I know more names than I used to, but in the end, I’m a consumer, an end-user, oblivious to even some of the not-so-lesser known names in the music business. So while I probably should know composer Michael Leonard’s name, an entire album subtitled, “The Music Of Michael Leonard” goes right over my head.

And that’s a shame. Because while I don’t know the name, I do know some of these songs, recorded by people like Barbra Streisand, Nancy Sinatra, and…Maud Hixson.

“Several years ago,” she writes in the credits, “I applied to the Minnesota State Arts Board for a grant that would allow me to work with a living composer to explore an entire song catalog and present my discoveries in performance.” Two of Mr. Leonard’s songs come from the 1965 Broadway musical, “The Yearling,” which Mr. Leonard, in a Wall Street Journal interview, called a “total disaster” that ran for only three performances. Yet the Journal author (citing allmusic.com) says the two songs – “I’m All Smiles” and “Why Did I Choose You,” have been recorded by others more than 300 times, which qualifies them as “standards” in anyone’s book.

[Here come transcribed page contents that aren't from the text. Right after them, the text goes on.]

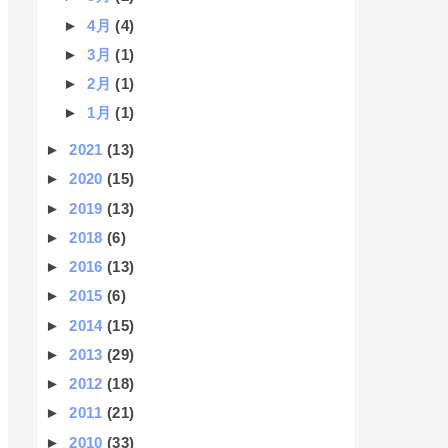
►
4月
(4)
►
3月
(1)
►
2月
(1)
►
1月
(1)
►
2021
(13)
►
2020
(15)
►
2019
(13)
►
2018
(6)
►
2016
(13)
►
2015
(6)
►
2014
(15)
►
2013
(29)
►
2012
(18)
►
2011
(21)
►
2010
(33)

Maud Hixson - Photo by Olivia WilcoxThe album represents an outstanding group of discoveries, and as usual, Ms. Hixson continues to perform at the very top of her game. She operates at an intimacy level somewhere between cabaret and a larger stage, able to sell each song on its own terms, with that clear, pure voice with which she’s handsomely blessed. Of course, the blessing isn’t enough. There’s also the work to shape it, refine it, hone it. No actor could work these lyrics better, and that is the real art that’s going on here. Master craftsmanship.

Pianist Tex Arnold arranges, save for “Where Do The Lonely Go,” arranged by Gene Bertoncini, who also plays guitar. Good arrangers know how to frame the vocalist, not compete. These guys are good. They’re joined by Warren Vaché on cornet, and Steve LaSpina on bass.

So yes, I’ll like the songs with which I’m most familiar – the two I’ve mentioned, along with the wry “Not Exactly Paris,” originally written for Margaret Whiting; and just like listening to the radio when I was a kid, I’ll get to like the others, too. Because this disc will be in heavy ‘pod rotation for a while.

I don’t have to know all about Michael Leonard to know what’s good. You had me at Maud Hixson.

This disc is very highly recommended.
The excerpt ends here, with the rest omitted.